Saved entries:
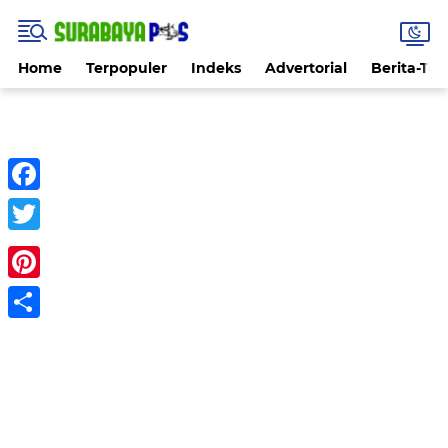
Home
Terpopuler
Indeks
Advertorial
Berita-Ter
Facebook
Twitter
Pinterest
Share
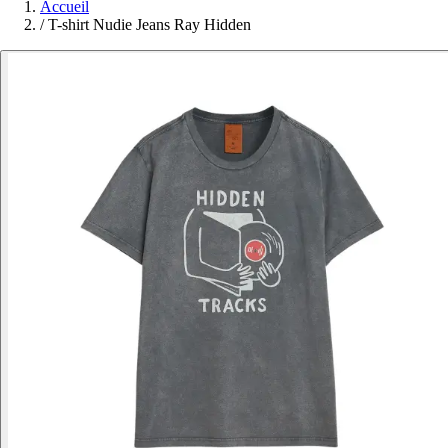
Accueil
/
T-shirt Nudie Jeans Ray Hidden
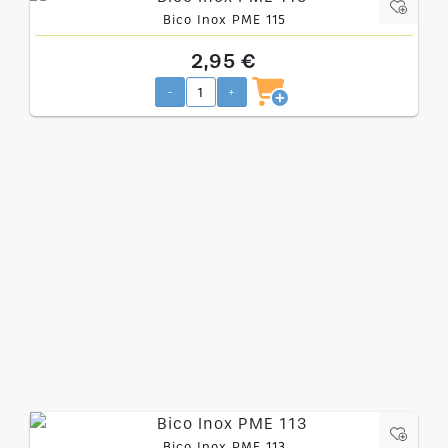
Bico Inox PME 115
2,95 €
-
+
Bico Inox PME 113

==

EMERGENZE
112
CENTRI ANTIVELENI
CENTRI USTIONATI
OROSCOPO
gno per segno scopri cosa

Aim of the task
Wherever the word "CENTRI" turns up in a line of the entries above, copy that line.

Response for this exercise
CENTRI ANTIVELENI
CENTRI USTIONATI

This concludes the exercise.